Image Bounding Boxes

Detect objects in an image and return their bounding boxes. The model emits normalized coordinates in [0, 1] so the result is resolution- independent.

Files

basic.py — detect one labeled object with a bounding box.
with_confidence.py — adds per-box confidence.
multi_object.py — detect multiple objects of multiple classes.

When to use

Pre-labeling for an object detection training set (human-in-the-loop refinement on top).
Crop suggestions for product imagery.
Coarse spatial routing (counting people, vehicles, defects).

For pixel-accurate masks, this primitive isn't the right tool - a segmentation model is.

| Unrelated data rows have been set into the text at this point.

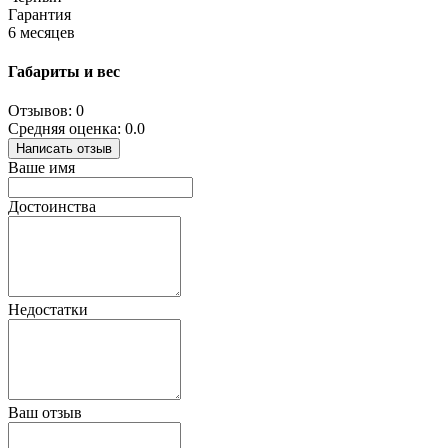
Гарантия
6 месяцев
Габариты и вес
Отзывов: 0
Средняя оценка: 0.0
Написать отзыв
Ваше имя
Достоинства
Недостатки
Ваш отзыв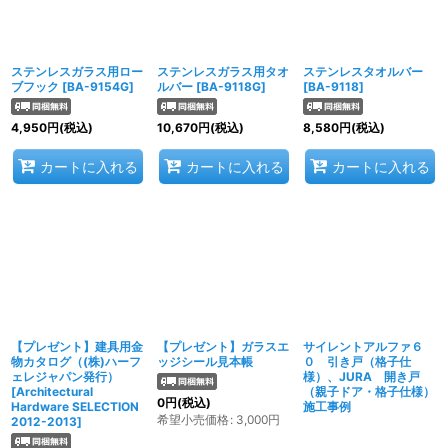
ステンレスガラス用ロー
ステンレスガラス用タオ
ステンレスタオルバー
ブフック
[
BA-9154G
]
ルバー
[
BA-9118G
]
[
BA-9118
]
4,950
円
(税込)
10,670
円
(税込)
8,580
円
(税込)
カートに入れる
カートに入れる
カートに入れる
【プレゼント】建具用金
【プレゼント】ガラスエ
サイレントアルファ６
物カタログ（(株)ハーフ
ッジシール見本帳
０ 引き戸（格子仕
ェレジャパン発行）
様）、JURA 開き戸
[
Architectural
（親子ドア・格子仕様）
0
円
(税込)
Hardware SELECTION
施工事例
希望小売価格
:
3,000
円
2012-2013
]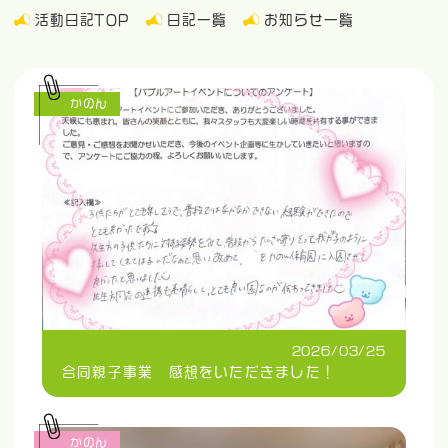
活動日記TOP
日記一覧
お知らせ一覧
かのん
2026/03/25
合同親子事業 感想をいただきました！
かのん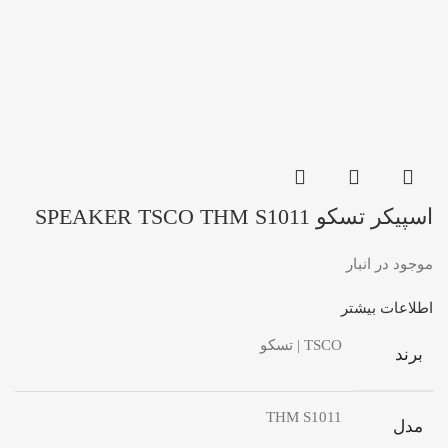
اسپیکر تسکو SPEAKER TSCO THM S1011
موجود در انبار
اطلاعات بیشتر
TSCO | تسکو
برند
THM S1011
مدل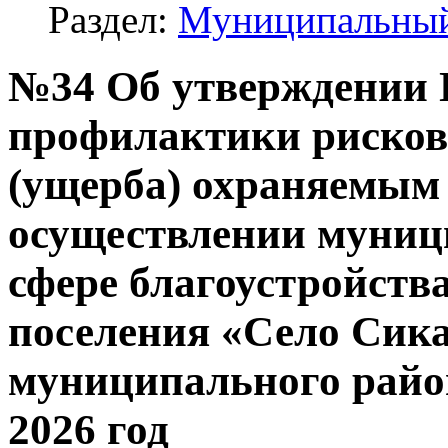
Раздел:
Муниципальный
№34 Об утверждении
профилактики рисков
(ущерба) охраняемым
осуществлении муниц
сфере благоустройств
поселения «Село Сик
муниципального райо
2026 год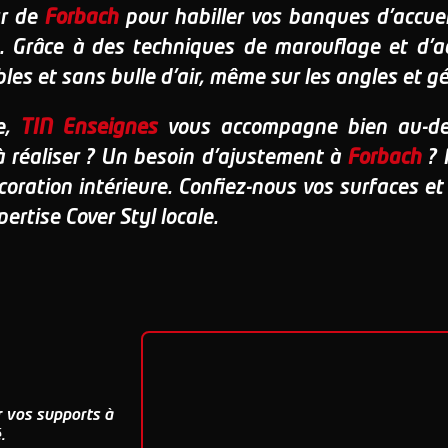
ur de
Forbach
pour habiller vos banques d'accueil
rs. Grâce à des techniques de marouflage et d'a
bles et sans bulle d'air, même sur les angles et g
e,
TIN Enseignes
vous accompagne bien au-del
à réaliser ? Un besoin d'ajustement à
Forbach
? 
coration intérieure. Confiez-nous vos surfaces e
rtise Cover Styl locale.
 vos supports à
.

For "is X in the image" without coordinates, use _06_image_classification/ with multilabel.

Coordinate convention

Coordinates are normalized to the image dimensions:

x, y = top-left corner, in [0, 1]
width, height = box size, in [0, 1]

Multiply by the actual image width/height to get pixel coordinates.

Run

bash

python cookbook/data_labeling/_08_image_bounding_boxes/basic.py
python cookbook/data_labeling/_08_image_bounding_boxes/with_confidence.py
python cookbook/data_labeling/_08_image_bounding_boxes/multi_object.py

Requires OPENAI_API_KEY.